Start of RECORD SET

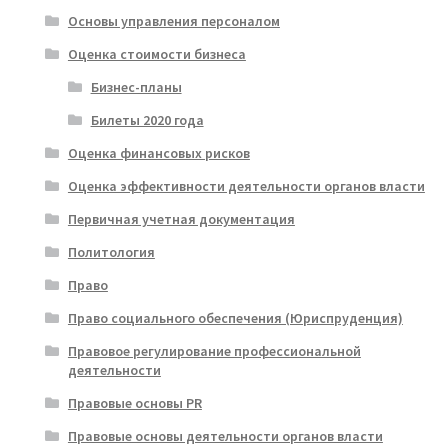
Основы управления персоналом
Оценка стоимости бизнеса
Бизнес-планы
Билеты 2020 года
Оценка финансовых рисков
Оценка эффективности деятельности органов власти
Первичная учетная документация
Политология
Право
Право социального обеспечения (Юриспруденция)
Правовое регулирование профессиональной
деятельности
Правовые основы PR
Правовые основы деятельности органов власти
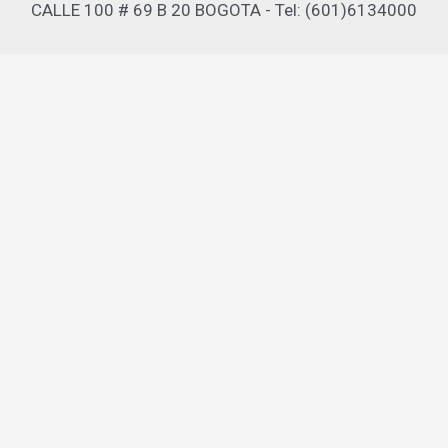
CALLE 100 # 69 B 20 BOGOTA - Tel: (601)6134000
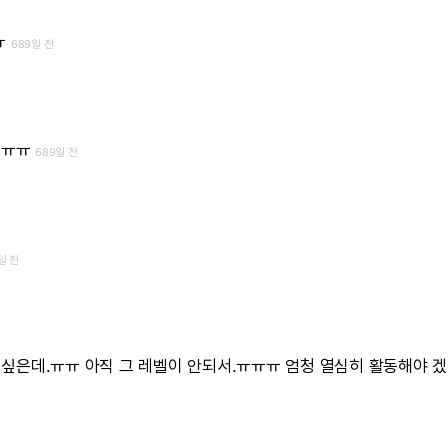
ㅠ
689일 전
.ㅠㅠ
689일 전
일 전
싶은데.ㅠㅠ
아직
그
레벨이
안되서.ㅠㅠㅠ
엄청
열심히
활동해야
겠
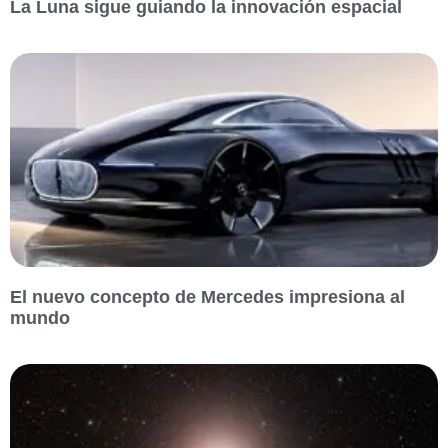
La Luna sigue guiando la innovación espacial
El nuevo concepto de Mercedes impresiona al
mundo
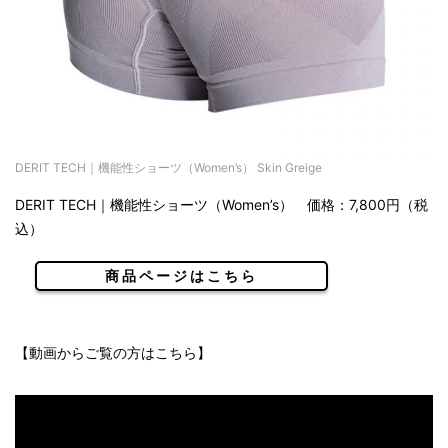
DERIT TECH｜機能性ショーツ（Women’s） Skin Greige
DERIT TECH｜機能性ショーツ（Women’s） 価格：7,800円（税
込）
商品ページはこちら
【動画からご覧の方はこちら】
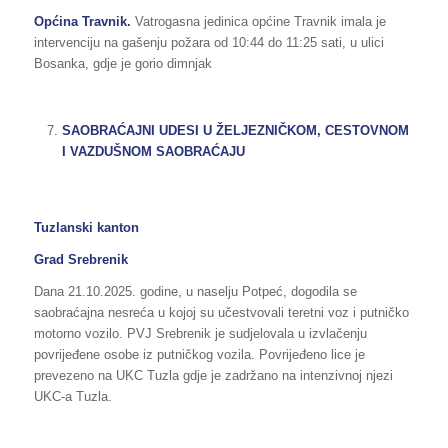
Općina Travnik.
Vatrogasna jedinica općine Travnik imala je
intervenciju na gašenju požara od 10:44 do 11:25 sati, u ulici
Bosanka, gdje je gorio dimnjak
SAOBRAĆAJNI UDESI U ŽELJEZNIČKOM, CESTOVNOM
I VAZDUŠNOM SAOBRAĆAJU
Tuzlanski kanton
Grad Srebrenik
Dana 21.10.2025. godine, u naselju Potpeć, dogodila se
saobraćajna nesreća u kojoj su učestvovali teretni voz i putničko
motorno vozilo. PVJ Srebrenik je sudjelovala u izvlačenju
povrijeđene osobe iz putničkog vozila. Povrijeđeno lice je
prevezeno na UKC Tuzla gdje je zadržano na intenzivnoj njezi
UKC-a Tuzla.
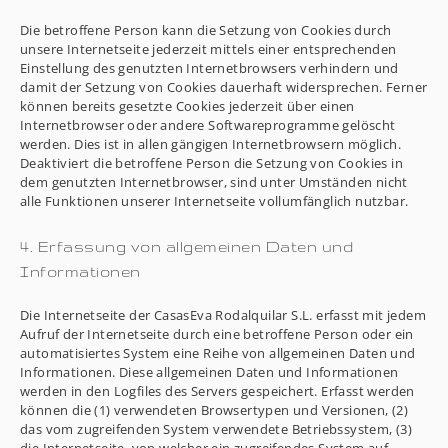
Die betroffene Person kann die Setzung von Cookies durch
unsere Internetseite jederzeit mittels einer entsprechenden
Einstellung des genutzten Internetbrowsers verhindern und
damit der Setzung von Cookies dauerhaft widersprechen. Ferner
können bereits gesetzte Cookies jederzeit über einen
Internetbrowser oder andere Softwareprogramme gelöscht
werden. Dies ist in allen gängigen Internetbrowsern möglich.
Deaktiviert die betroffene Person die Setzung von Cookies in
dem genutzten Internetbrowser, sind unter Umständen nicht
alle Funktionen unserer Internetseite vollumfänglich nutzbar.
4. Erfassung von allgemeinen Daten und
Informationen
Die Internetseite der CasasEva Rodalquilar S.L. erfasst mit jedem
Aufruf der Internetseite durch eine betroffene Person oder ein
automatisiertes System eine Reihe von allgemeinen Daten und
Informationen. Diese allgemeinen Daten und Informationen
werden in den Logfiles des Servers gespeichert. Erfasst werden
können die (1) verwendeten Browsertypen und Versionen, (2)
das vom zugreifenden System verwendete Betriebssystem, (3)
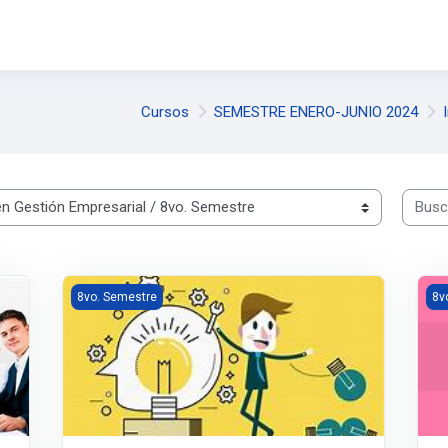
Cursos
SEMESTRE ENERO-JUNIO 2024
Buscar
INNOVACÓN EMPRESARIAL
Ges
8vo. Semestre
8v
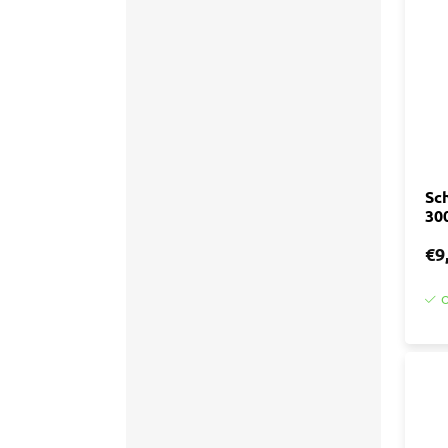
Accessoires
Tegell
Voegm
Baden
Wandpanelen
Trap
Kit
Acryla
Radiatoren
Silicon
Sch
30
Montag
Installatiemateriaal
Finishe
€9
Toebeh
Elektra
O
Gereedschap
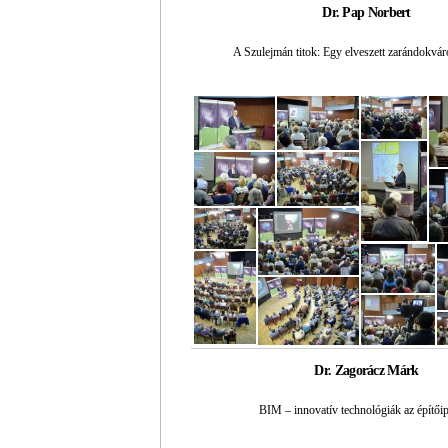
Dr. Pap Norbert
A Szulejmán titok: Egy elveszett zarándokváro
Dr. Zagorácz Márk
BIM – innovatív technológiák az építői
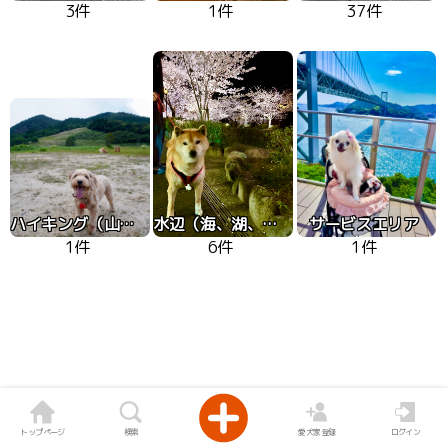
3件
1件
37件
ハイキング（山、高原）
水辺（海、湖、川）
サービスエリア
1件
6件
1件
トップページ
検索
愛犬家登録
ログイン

End of RECORD SET

WHAT IS EXPECTED: From the listing, reproduce every line where the word "genutzten" is present.

RESPONSE TO THE EXERCISE:
Einstellung des genutzten Internetbrowsers verhindern und
dem genutzten Internetbrowser, sind unter Umständen nicht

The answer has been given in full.